## Problem
Using the entries below, output exactly the line containing "owever, many programs" and all lines that follow it to the end.

----------

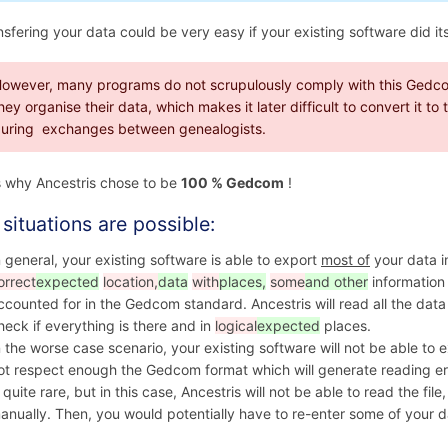
nsfering your data could be very easy if your existing software did its
owever, many programs do not scrupulously comply with this Gedco
hey organise their data, which makes it later difficult to convert it t
uring exchanges between genealogists.
s why Ancestris chose to be
100 % Gedcom
!
situations are possible:
n general, your existing software is able to export
most of
your data 
orrect
expected
location,
data
with
places,
some
and other
information 
ccounted for in the Gedcom standard. Ancestris will read all the dat
heck if everything is there and in
logical
expected
places.
n the worse case scenario, your existing software will not be able to
ot respect enough the Gedcom format which will generate reading error
s quite rare, but in this case, Ancestris will not be able to read the fil
anually. Then, you would potentially have to re-enter some of your da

----------

## Task response
owever, many programs do not scrupulously comply with this Gedco
hey organise their data, which makes it later difficult to convert it t
uring exchanges between genealogists.
s why Ancestris chose to be
100 % Gedcom
!
situations are possible:
n general, your existing software is able to export
most of
your data 
orrect
expected
location,
data
with
places,
some
and other
information 
ccounted for in the Gedcom standard. Ancestris will read all the dat
heck if everything is there and in
logical
expected
places.
n the worse case scenario, your existing software will not be able to
ot respect enough the Gedcom format which will generate reading error
s quite rare, but in this case, Ancestris will not be able to read the fil
anually. Then, you would potentially have to re-enter some of your da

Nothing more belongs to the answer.